Tidak semua kasus terungkap, kebanyakan korban tidak mau melapor dikarenakan berbagai alasan, misalnya  ancaman pelaku kekerasan terhadap pihak korban, sehingga takut melaporkan kepada aparat penegak hukum.

Selain itu karena malu dan khawatir mencederai nama baik keluarga serta taruhan eksistensi diri di masa depan korban yang menjadi pertimbangan.
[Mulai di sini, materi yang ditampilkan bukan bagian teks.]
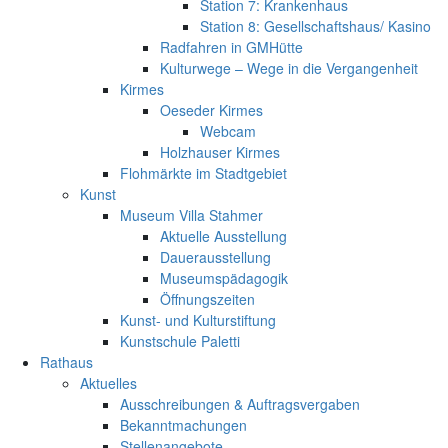
Station 7: Krankenhaus
Station 8: Gesellschaftshaus/ Kasino
Radfahren in GMHütte
Kulturwege – Wege in die Vergangenheit
Kirmes
Oeseder Kirmes
Webcam
Holzhauser Kirmes
Flohmärkte im Stadtgebiet
Kunst
Museum Villa Stahmer
Aktuelle Ausstellung
Dauerausstellung
Museumspädagogik
Öffnungszeiten
Kunst- und Kulturstiftung
Kunstschule Paletti
Rathaus
Aktuelles
Ausschreibungen & Auftragsvergaben
Bekanntmachungen
Stellenangebote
Tragedi ini membuat kita sama-sama mengelus dada dan bertanya-tanya "Mengapa ini terjadi, dan apa solusi konkritnya?"

 

Sekulerisme Biang Kerok

Merebaknya kekerasan seksual pada anak, akar masalahnya karena sekularisasi dari berbagai lini kehidupan. Mulai dari sekulerisasi individu, tatanan keluarga, sektor pendidikan, masyarakat, bahkan hukum atau sanksi oleh negara bagi pelaku kekerasan seksual.

Sekulerisme artinya pandangan yang memisahkan agama dari kehidupan. Agama hanya dianggap sebagai ritual ibadah saja, hanya mencukupkan diri menyembah Allah dengan serangkaian ibadah, dan tidak menjadikan agama sebagai gaya hidup dalam berperilaku.

Disaat bersamaan, abainya peran negara dalam menjaga dan mengatur pergaulan antara lawan jenis diantara masyarakatnya.

Negara tidak punya regulasi yang jelas terhadap sistem pergaulan, dan apa-apa yang mempengaruhinya. Pergaulan yang semakin liberal tak luput dari maraknya pornografi yang dapat dengan mudah diakses oleh masyarakat, baik melalui game, film, buku digital, music yang membangkitkan syahwat.

Semua itu menjadi faktor yang dapat memicu syahwat dan pelaku kekerasan seksual menjadikan korban sebagai pelampiasannya.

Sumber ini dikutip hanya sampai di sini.